PROBLEM TO WORK ON
Report how many lines in the data below hold "среди", with no other words.

═════ PROVIDED MATERIAL

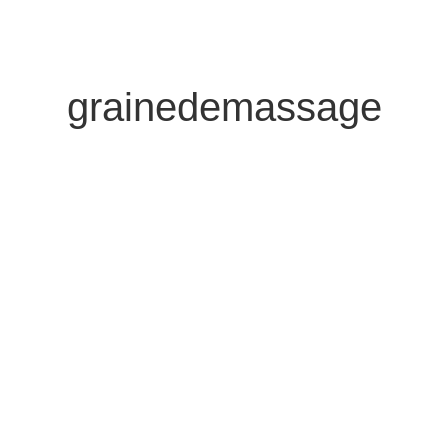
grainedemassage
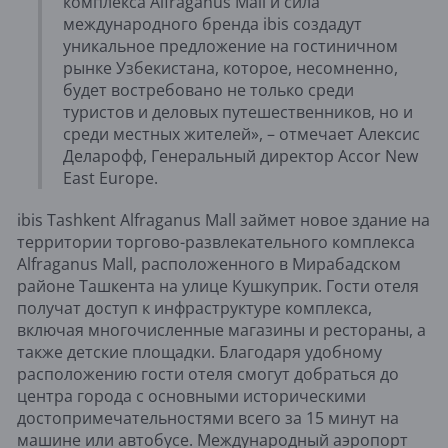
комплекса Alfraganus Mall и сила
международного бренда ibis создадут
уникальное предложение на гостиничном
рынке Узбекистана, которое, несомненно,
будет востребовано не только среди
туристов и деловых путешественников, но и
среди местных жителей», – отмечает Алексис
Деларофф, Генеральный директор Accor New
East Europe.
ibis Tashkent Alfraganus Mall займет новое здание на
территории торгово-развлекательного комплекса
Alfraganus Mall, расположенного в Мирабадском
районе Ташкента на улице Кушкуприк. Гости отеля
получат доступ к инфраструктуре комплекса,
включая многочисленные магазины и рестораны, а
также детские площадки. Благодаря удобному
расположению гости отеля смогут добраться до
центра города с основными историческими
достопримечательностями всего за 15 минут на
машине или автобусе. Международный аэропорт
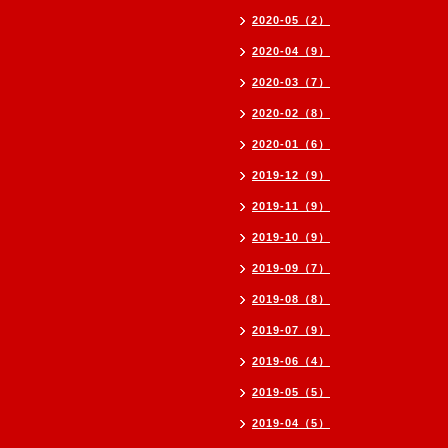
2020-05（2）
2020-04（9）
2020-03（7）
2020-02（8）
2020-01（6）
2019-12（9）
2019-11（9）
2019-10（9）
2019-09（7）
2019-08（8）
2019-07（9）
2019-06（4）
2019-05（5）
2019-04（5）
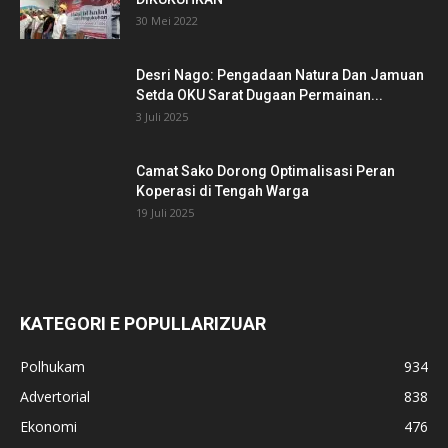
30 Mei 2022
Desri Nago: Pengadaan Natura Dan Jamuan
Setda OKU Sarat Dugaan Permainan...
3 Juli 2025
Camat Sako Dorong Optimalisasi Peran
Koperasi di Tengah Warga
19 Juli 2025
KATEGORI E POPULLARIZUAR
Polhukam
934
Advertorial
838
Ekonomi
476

══════════
═════ PROVIDED MATERIAL

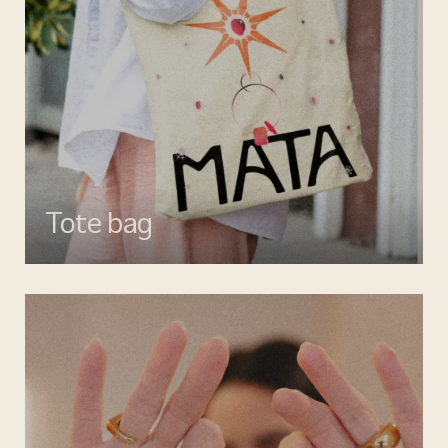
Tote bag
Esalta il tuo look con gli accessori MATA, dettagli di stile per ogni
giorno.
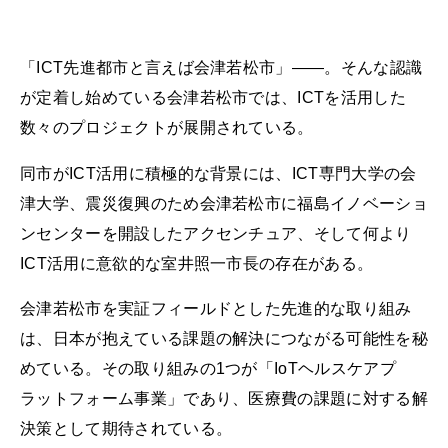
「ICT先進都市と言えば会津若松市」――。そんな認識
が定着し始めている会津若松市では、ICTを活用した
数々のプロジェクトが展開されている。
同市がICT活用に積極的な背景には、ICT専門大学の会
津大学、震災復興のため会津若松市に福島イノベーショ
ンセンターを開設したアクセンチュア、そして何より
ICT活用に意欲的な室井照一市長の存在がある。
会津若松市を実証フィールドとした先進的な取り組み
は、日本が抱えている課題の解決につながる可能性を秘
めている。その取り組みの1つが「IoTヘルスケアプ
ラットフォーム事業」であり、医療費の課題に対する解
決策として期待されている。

══════════

WRITTEN SOLUTION
2